- How to complete this task -
The output should match the data below line for line.

(Items from a dataset)

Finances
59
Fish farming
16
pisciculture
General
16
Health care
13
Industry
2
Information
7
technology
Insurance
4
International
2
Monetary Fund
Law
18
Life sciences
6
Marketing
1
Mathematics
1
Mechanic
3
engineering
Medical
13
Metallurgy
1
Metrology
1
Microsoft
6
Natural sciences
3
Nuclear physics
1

- Task output -
Finances
59
Fish farming
16
pisciculture
General
16
Health care
13
Industry
2
Information
7
technology
Insurance
4
International
2
Monetary Fund
Law
18
Life sciences
6
Marketing
1
Mathematics
1
Mechanic
3
engineering
Medical
13
Metallurgy
1
Metrology
1
Microsoft
6
Natural sciences
3
Nuclear physics
1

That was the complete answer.